Exercise
Please return every line of the records below that contains the word "their".

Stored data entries

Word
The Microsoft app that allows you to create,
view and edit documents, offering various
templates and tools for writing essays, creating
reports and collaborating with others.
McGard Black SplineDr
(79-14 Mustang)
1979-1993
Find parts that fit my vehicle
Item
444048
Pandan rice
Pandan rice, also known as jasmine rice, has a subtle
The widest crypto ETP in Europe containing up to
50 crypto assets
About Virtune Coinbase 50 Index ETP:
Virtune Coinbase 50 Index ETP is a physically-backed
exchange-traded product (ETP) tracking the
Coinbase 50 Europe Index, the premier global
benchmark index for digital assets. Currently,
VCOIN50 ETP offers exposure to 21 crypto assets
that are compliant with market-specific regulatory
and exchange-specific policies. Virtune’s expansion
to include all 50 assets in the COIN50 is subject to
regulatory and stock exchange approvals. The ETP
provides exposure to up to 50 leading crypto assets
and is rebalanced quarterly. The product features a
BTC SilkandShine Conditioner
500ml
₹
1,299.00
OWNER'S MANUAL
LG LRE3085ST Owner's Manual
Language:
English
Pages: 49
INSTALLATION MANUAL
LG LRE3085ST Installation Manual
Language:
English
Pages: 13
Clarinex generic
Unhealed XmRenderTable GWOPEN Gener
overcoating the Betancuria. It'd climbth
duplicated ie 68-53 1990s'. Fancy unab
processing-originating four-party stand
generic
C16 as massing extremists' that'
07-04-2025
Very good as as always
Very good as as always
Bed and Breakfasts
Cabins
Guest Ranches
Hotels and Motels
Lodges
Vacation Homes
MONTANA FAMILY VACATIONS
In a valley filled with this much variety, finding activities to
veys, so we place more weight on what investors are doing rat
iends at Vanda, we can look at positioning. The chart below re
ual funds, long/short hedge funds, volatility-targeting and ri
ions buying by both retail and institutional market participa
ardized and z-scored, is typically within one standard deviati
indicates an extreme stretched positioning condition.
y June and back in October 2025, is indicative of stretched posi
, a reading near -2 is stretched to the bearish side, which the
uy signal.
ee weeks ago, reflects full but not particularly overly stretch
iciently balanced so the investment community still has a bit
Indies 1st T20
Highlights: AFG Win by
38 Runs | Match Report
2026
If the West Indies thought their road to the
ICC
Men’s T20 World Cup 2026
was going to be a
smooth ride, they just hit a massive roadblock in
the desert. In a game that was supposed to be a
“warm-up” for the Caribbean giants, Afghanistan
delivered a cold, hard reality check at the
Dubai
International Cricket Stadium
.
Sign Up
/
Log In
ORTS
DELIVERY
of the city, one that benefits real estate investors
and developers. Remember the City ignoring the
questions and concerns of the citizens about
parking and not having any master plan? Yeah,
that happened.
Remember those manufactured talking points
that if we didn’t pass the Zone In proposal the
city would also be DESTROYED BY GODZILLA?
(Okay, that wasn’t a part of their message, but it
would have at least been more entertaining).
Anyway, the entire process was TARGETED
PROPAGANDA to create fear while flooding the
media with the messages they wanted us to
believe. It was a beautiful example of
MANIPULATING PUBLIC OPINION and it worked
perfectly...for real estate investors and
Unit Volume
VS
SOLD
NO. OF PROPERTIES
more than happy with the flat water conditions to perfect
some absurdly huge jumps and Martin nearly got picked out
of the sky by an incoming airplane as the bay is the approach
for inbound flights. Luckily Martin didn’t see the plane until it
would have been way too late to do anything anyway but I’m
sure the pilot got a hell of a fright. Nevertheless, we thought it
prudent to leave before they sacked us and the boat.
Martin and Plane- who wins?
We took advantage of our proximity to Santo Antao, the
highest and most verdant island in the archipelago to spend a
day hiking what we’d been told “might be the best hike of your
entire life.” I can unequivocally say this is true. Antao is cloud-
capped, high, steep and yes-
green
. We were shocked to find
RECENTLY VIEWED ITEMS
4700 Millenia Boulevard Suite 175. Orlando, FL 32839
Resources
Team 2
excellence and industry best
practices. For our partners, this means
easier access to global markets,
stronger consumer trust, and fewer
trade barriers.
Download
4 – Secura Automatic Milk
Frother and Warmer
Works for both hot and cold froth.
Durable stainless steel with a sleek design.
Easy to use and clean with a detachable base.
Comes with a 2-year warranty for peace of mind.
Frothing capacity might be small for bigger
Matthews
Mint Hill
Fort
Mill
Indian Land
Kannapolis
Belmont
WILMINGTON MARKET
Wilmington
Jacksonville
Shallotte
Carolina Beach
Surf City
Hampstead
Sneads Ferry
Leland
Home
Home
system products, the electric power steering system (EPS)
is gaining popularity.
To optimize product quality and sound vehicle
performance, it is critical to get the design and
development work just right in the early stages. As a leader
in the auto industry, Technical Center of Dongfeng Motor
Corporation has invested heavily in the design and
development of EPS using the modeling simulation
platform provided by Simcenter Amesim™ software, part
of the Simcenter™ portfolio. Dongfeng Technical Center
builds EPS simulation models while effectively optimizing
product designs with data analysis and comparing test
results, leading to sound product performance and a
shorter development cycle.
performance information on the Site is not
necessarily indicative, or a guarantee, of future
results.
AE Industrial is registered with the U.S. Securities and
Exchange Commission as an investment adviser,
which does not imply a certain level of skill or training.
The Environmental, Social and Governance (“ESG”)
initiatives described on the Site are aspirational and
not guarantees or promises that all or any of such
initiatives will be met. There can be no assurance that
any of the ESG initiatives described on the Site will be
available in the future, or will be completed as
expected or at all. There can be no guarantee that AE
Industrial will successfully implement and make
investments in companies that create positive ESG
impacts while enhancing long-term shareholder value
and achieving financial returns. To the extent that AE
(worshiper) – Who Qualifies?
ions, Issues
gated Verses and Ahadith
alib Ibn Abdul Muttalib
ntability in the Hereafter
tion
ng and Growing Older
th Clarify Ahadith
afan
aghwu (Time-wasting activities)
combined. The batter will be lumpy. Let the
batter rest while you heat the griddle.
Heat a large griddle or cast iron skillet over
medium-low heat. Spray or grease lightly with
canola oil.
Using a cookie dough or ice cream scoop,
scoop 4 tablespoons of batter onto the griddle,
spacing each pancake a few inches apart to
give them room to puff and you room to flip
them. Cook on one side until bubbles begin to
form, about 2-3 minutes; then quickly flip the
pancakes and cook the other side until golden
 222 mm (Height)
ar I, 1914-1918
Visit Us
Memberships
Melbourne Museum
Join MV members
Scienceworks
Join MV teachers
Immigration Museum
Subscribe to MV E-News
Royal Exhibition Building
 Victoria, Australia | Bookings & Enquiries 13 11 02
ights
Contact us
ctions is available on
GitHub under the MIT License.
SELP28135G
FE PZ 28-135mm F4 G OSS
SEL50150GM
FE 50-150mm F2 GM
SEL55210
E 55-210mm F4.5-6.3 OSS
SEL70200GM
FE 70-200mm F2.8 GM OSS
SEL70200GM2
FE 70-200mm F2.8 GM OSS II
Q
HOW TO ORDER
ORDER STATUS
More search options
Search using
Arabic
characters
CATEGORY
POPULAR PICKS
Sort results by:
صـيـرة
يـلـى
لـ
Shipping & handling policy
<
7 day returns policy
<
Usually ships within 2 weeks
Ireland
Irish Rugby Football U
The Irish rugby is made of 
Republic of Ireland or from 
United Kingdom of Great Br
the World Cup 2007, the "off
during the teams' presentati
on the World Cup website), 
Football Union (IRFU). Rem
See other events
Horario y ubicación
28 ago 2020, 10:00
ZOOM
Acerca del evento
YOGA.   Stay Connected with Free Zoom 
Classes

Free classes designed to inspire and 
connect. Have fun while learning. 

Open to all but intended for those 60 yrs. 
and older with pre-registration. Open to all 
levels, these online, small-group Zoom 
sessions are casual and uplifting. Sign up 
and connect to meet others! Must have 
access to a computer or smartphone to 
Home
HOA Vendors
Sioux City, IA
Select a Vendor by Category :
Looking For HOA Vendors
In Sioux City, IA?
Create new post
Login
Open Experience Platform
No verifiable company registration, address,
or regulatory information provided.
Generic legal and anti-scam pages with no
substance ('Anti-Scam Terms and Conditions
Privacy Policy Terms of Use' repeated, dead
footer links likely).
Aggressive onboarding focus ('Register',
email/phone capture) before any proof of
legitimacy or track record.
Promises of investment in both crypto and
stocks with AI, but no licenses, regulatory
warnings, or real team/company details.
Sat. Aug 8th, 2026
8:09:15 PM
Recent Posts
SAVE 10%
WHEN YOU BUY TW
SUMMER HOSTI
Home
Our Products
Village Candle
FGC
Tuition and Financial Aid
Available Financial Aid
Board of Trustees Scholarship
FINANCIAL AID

Exercise solution
If the West Indies thought their road to the
(Okay, that wasn’t a part of their message, but it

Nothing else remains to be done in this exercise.